It was a night Dr. Bassam Osman says changed his life. At around 6 p.m. on August 4, the 27-year-old surgical resident was about to leave his daily hospital shift. Then a massive explosion shook Beirut.
The floodgates opened and hundreds of wounded poured into the American University of Beirut Medical Center, one of Lebanon's best hospitals.
The medical staff of around 100 doctors, nurses and aides juggled priorities and space in treating the torn-up and bloodied men, women and children. They sutured wounds by mobile phone lights when electricity conked out.
Veteran doctors who had worked through Lebanon's civil war said they'd never seen anything like it. In six hours, they used up a year and a half's worth of emergency supplies.
Osman ended up working the next 52 hours straight. He treated more than two dozen patients. He lost one.
"There was no moment in my life where I felt more in touch with my own and my surrounding humanity," Osman said of those 52 hours in a tweet afterward.

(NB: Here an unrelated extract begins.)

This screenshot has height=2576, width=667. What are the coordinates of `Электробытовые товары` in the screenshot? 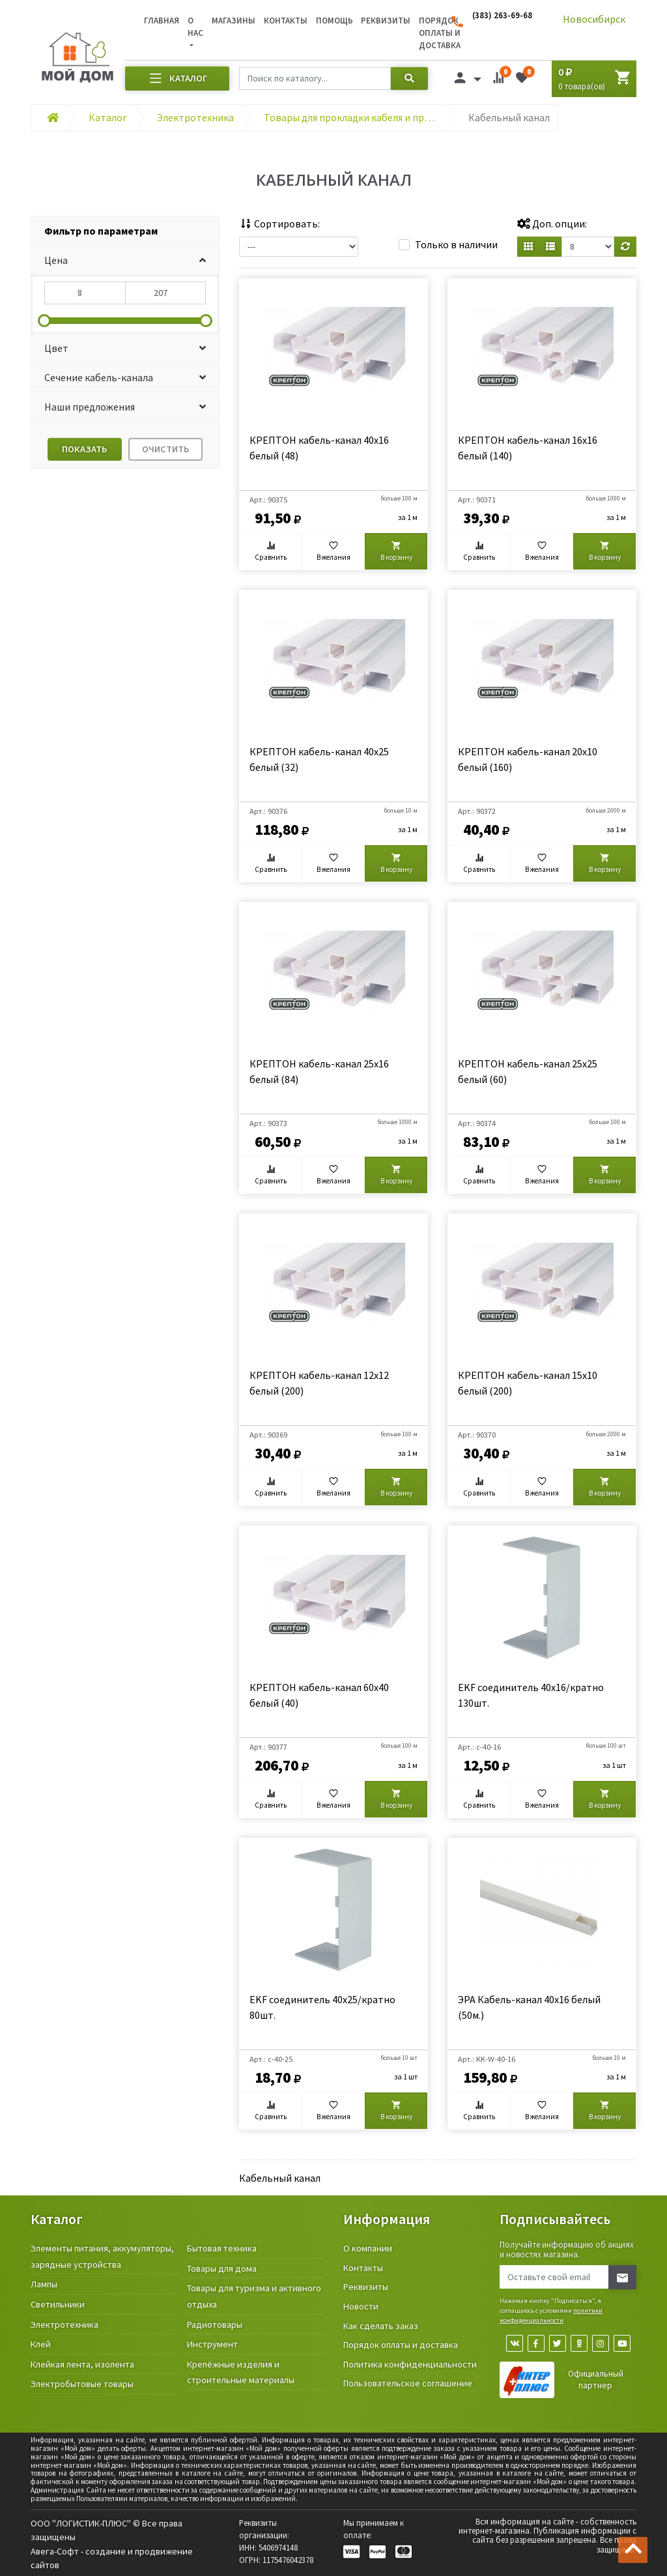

Osman, at the beginning of his career, finds himself in a medical field far different from what he expected when he entered the profession.
Lebanon's health facilities were once considered among the region's best. In a short time, they have been brought to near collapse, battered by Lebanon's financial meltdown and a surge in coronavirus cases, then smashed by the Beirut explosion.
But the blast has also given Osman a greater sense of duty. That day's trauma, he says, forged a deeper emotional bond between doctors and patients, left with no one else to trust in a country where politicians and public institutions take no responsibility.